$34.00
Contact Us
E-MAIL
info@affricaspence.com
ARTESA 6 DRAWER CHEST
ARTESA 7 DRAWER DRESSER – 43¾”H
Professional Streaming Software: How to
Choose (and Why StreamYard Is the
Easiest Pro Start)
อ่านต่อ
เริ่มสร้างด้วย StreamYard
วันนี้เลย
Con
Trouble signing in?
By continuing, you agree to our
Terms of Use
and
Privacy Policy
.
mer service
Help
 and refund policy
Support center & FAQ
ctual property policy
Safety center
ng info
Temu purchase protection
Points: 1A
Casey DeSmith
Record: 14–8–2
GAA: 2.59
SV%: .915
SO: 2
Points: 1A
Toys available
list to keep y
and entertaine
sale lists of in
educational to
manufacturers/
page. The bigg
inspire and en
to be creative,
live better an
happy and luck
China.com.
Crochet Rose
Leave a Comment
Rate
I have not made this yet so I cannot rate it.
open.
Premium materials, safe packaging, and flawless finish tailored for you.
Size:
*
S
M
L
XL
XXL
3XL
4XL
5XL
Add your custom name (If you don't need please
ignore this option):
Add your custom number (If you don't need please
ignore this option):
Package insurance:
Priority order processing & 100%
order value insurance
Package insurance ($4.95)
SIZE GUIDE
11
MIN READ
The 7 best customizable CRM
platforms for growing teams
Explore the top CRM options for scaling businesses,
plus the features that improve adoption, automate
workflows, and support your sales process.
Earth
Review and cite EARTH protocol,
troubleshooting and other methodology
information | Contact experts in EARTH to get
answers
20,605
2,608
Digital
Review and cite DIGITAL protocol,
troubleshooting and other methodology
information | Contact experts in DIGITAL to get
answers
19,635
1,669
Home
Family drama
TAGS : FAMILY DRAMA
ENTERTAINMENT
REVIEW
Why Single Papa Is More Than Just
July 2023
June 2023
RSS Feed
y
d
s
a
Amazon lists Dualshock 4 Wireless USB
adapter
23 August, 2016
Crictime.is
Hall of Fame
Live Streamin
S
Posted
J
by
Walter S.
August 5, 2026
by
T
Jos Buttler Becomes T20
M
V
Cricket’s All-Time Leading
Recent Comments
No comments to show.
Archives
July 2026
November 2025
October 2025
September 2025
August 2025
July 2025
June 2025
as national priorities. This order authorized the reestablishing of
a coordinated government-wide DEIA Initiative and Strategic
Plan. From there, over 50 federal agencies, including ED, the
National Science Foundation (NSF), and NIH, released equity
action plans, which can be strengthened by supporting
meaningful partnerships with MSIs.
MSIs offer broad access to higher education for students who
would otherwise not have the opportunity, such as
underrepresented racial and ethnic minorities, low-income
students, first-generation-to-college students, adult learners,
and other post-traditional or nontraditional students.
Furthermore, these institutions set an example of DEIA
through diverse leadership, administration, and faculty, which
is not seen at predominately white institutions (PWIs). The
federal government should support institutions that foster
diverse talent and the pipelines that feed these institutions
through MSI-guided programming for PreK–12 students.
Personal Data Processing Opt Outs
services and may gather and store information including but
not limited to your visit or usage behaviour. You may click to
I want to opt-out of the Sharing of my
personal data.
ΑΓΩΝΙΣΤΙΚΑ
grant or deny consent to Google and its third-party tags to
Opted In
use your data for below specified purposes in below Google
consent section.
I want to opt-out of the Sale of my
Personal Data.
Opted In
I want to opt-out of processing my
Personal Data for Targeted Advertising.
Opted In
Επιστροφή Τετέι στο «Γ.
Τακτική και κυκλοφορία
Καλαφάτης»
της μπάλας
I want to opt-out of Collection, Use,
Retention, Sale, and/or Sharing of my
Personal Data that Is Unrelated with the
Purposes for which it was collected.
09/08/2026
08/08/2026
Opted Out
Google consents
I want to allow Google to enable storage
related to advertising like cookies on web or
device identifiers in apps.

====================

» Problem to work on
While keeping every line the same, please copy out all the records.

» Problem solution
$34.00
Contact Us
E-MAIL
info@affricaspence.com
ARTESA 6 DRAWER CHEST
ARTESA 7 DRAWER DRESSER – 43¾”H
Professional Streaming Software: How to
Choose (and Why StreamYard Is the
Easiest Pro Start)
อ่านต่อ
เริ่มสร้างด้วย StreamYard
วันนี้เลย
Con
Trouble signing in?
By continuing, you agree to our
Terms of Use
and
Privacy Policy
.
mer service
Help
 and refund policy
Support center & FAQ
ctual property policy
Safety center
ng info
Temu purchase protection
Points: 1A
Casey DeSmith
Record: 14–8–2
GAA: 2.59
SV%: .915
SO: 2
Points: 1A
Toys available
list to keep y
and entertaine
sale lists of in
educational to
manufacturers/
page. The bigg
inspire and en
to be creative,
live better an
happy and luck
China.com.
Crochet Rose
Leave a Comment
Rate
I have not made this yet so I cannot rate it.
open.
Premium materials, safe packaging, and flawless finish tailored for you.
Size:
*
S
M
L
XL
XXL
3XL
4XL
5XL
Add your custom name (If you don't need please
ignore this option):
Add your custom number (If you don't need please
ignore this option):
Package insurance:
Priority order processing & 100%
order value insurance
Package insurance ($4.95)
SIZE GUIDE
11
MIN READ
The 7 best customizable CRM
platforms for growing teams
Explore the top CRM options for scaling businesses,
plus the features that improve adoption, automate
workflows, and support your sales process.
Earth
Review and cite EARTH protocol,
troubleshooting and other methodology
information | Contact experts in EARTH to get
answers
20,605
2,608
Digital
Review and cite DIGITAL protocol,
troubleshooting and other methodology
information | Contact experts in DIGITAL to get
answers
19,635
1,669
Home
Family drama
TAGS : FAMILY DRAMA
ENTERTAINMENT
REVIEW
Why Single Papa Is More Than Just
July 2023
June 2023
RSS Feed
y
d
s
a
Amazon lists Dualshock 4 Wireless USB
adapter
23 August, 2016
Crictime.is
Hall of Fame
Live Streamin
S
Posted
J
by
Walter S.
August 5, 2026
by
T
Jos Buttler Becomes T20
M
V
Cricket’s All-Time Leading
Recent Comments
No comments to show.
Archives
July 2026
November 2025
October 2025
September 2025
August 2025
July 2025
June 2025
as national priorities. This order authorized the reestablishing of
a coordinated government-wide DEIA Initiative and Strategic
Plan. From there, over 50 federal agencies, including ED, the
National Science Foundation (NSF), and NIH, released equity
action plans, which can be strengthened by supporting
meaningful partnerships with MSIs.
MSIs offer broad access to higher education for students who
would otherwise not have the opportunity, such as
underrepresented racial and ethnic minorities, low-income
students, first-generation-to-college students, adult learners,
and other post-traditional or nontraditional students.
Furthermore, these institutions set an example of DEIA
through diverse leadership, administration, and faculty, which
is not seen at predominately white institutions (PWIs). The
federal government should support institutions that foster
diverse talent and the pipelines that feed these institutions
through MSI-guided programming for PreK–12 students.
Personal Data Processing Opt Outs
services and may gather and store information including but
not limited to your visit or usage behaviour. You may click to
I want to opt-out of the Sharing of my
personal data.
ΑΓΩΝΙΣΤΙΚΑ
grant or deny consent to Google and its third-party tags to
Opted In
use your data for below specified purposes in below Google
consent section.
I want to opt-out of the Sale of my
Personal Data.
Opted In
I want to opt-out of processing my
Personal Data for Targeted Advertising.
Opted In
Επιστροφή Τετέι στο «Γ.
Τακτική και κυκλοφορία
Καλαφάτης»
της μπάλας
I want to opt-out of Collection, Use,
Retention, Sale, and/or Sharing of my
Personal Data that Is Unrelated with the
Purposes for which it was collected.
09/08/2026
08/08/2026
Opted Out
Google consents
I want to allow Google to enable storage
related to advertising like cookies on web or
device identifiers in apps.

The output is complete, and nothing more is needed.